Saved entries:

++++++++++

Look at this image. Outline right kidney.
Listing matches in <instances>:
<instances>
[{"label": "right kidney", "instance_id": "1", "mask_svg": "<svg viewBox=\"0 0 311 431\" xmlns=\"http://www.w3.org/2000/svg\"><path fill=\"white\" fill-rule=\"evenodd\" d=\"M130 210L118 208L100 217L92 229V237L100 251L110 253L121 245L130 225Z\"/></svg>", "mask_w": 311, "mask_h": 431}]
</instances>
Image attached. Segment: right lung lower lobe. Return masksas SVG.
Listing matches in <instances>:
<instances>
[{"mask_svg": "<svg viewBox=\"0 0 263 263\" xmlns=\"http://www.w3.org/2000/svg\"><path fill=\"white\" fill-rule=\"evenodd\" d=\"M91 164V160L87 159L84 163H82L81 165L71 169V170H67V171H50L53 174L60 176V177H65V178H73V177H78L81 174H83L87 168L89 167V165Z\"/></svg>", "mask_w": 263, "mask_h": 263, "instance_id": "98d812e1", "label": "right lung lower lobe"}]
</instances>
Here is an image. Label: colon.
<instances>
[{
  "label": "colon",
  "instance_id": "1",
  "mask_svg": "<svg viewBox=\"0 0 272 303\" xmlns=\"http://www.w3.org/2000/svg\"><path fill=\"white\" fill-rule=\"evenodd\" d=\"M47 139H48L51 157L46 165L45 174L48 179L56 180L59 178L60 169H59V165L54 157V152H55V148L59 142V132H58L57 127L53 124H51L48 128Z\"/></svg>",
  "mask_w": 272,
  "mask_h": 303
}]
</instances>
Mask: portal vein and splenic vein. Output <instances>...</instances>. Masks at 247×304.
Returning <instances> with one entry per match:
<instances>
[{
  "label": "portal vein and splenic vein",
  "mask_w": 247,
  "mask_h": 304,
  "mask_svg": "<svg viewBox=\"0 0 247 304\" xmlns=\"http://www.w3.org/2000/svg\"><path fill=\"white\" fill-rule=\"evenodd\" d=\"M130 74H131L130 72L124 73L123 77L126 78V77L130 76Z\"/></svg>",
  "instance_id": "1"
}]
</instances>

++++++++++

Exercise prompt: A verbatim copy of every entry is required.

Expected output:
Look at this image. Outline right kidney.
Listing matches in <instances>:
<instances>
[{"label": "right kidney", "instance_id": "1", "mask_svg": "<svg viewBox=\"0 0 311 431\" xmlns=\"http://www.w3.org/2000/svg\"><path fill=\"white\" fill-rule=\"evenodd\" d=\"M130 210L118 208L100 217L92 229V237L100 251L110 253L121 245L130 225Z\"/></svg>", "mask_w": 311, "mask_h": 431}]
</instances>
Image attached. Segment: right lung lower lobe. Return masksas SVG.
Listing matches in <instances>:
<instances>
[{"mask_svg": "<svg viewBox=\"0 0 263 263\" xmlns=\"http://www.w3.org/2000/svg\"><path fill=\"white\" fill-rule=\"evenodd\" d=\"M91 164V160L87 159L84 163H82L81 165L71 169V170H67V171H50L53 174L60 176V177H65V178H73V177H78L81 174H83L87 168L89 167V165Z\"/></svg>", "mask_w": 263, "mask_h": 263, "instance_id": "98d812e1", "label": "right lung lower lobe"}]
</instances>
Here is an image. Label: colon.
<instances>
[{
  "label": "colon",
  "instance_id": "1",
  "mask_svg": "<svg viewBox=\"0 0 272 303\" xmlns=\"http://www.w3.org/2000/svg\"><path fill=\"white\" fill-rule=\"evenodd\" d=\"M47 139H48L51 157L46 165L45 174L48 179L56 180L59 178L60 169H59V165L54 157V152H55V148L59 142V132H58L57 127L53 124H51L48 128Z\"/></svg>",
  "mask_w": 272,
  "mask_h": 303
}]
</instances>
Mask: portal vein and splenic vein. Output <instances>...</instances>. Masks at 247×304.
Returning <instances> with one entry per match:
<instances>
[{
  "label": "portal vein and splenic vein",
  "mask_w": 247,
  "mask_h": 304,
  "mask_svg": "<svg viewBox=\"0 0 247 304\" xmlns=\"http://www.w3.org/2000/svg\"><path fill=\"white\" fill-rule=\"evenodd\" d=\"M130 74H131L130 72L124 73L123 77L126 78V77L130 76Z\"/></svg>",
  "instance_id": "1"
}]
</instances>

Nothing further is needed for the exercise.